Hongxing News:
Since the beginning of this year, a series of macroeconomic measures have been introduced, including policies to encourage large-scale equipment upgrades and consumer goods trade-ins (the "two new" policies), adjustments and optimizations for the real estate sector as well as the issuance and effective use of ultra-long-term special treasury bonds and special-purpose bonds for local governments. Can you share how effective these measures have been so far? Thank you.
Sheng Laiyun:
Thank you for your question. In response to the new challenges and situations arising in the economy this year, the CPC Central Committee has made sound decisions and has timely implemented a range of policies to support stable economic operations. As you mentioned, this includes the large-scale equipment upgrades and consumer goods trade-ins, adjustments to real estate policies and the effective use of ultra-long-term special treasury bonds and special-purpose bonds for local governments. Notably, as I mentioned earlier, in late September the country announced a package of incremental policies. These measures have significantly boosted market confidence, with some already taking effect and others being rolled out at an accelerated pace. We will see their impact unfold over time.

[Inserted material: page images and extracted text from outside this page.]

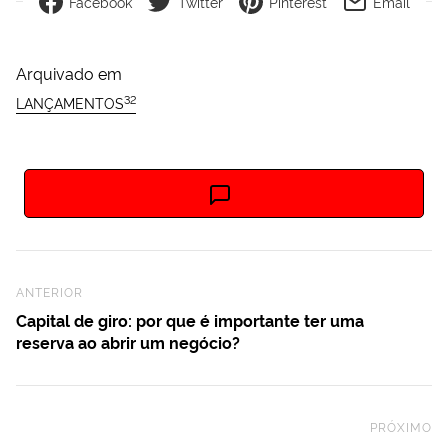
Facebook
Twitter
Pinterest
Email
Arquivado em
32
LANÇAMENTOS
Previous Post
ANTERIOR
Capital de giro: por que é importante ter uma
reserva ao abrir um negócio?
PRÓXIMO
Ne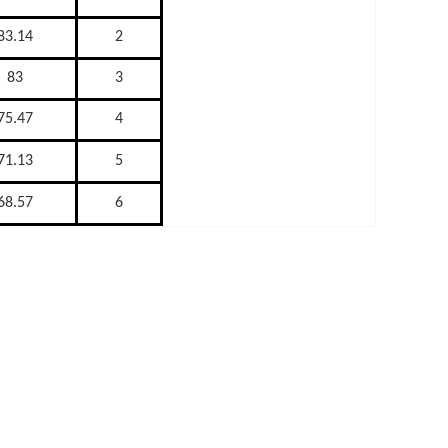
83.14
2
83
3
75.47
4
71.13
5
68.57
6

Judging by the policies rolled out in the first three quarters, the policy outcomes have been quite remarkable. I'll present some data to support this, which I've summarized as "five things that work."
Firstly, these policies have effectively unleashed domestic demand potential. From a consumption perspective, the appliance and audio-visual equipment retail sales at designated large enterprises grew by 4.4% year over year in the first three quarters. This was bolstered by the trade-in policy. The impact was even more pronounced in September for items covered by the trade-in policy, including cars, home appliances, office supplies and home furnishing. In July, relevant departments issued Several Measures to Enhance Support for Large-Scale Equipment Renewal and Consumer Goods Trade-Ins, allocating approximately 300 billion yuan in ultra-long-term special treasury bonds to implement the "two new" policies. Regions also accelerated the issuance of detailed rules, so these policies positively influenced consumption in September. Retail sales of automobiles increased by 0.4% in September, realizing positive turnaround after several months of decline including a 7.3% drop in August. Retail sales of household appliances and audio-visual equipment grew by 20.5% in September, a significant acceleration of 17.1 percentage points compared to August. Retail sales of cultural and office supplies grew by 10% in September, recovering from a 1.9% drop the previous month. Furniture sales also turned from negative to positive in September. From these aspects, the "two new" policies have had a positive effect on consumption and investment, demonstrating an exemplary effect. To report a figure, in the first three quarters, investment in equipment and tools grew by 16.4% year over year, 13 percentage points faster than the overall investment, driving a 2.1 percentage-point increase in total investment and contributing over 60%.
Secondly, these policies have effectively promoted the production of related industries and products. This is the effect of the "two new" policies from the production side. Let me share a few figures: In the first three quarters, the manufacturing of ships and related devices, broadcasting and television equipment, and communication equipment grew by 20.5%, 19.8% and 12.9%, respectively, with these industries experiencing rapid growth driven by large-scale equipment renewal. The production of food manufacturing machinery, specialized equipment for agricultural product processing and specialized packaging equipment increased by 38.1%, 34.6% and 11.8%, respectively. In the first three quarters, the production of new energy vehicles grew by 33.8% while related charging pile production increased by 57.2%. Household refrigerators, air conditioners and smart TVs also achieved rapid growth.
Thirdly, these policies have effectively supported economic stabilization and recovery. This is a natural outcome, as positive changes on both the production and demand sides have led to improvements in key metrics across industry, services, investment and retail. In September, several production and demand indicators showed marginal improvements, indicating that the economy is stabilizing and recovering.
Fourthly, these policies have effectively improved market expectations. Continuous reinforcement of macroeconomic policies has effectively boosted market confidence, with businesses feeling optimistic about their performance in the fourth quarter. In September, the manufacturing PMI rose by 0.7 percentage point from the previous month and the production index rose by 1.4 percentage points, with business conditions for monitored enterprises across traditional and emerging industries both seeing significant improvements.
Fifthly, these policies have effectively revitalized market activity. From the perspective of financial markets, both the stock market and the real estate market have rebounded, with the stock market showing a clear recovery and real estate transactions becoming more active.
Considering these five aspects, we believe that the series of policies issued by the central government to stabilize growth, the real estate market and market expectations are having a positive effect. Some policies are still being implemented. We hope that local governments will urgently issue corresponding detailed rules to enhance the implementation of these central policies, allowing them to unleash greater potential and consolidate the trend of economic stabilization and recovery. Thank you!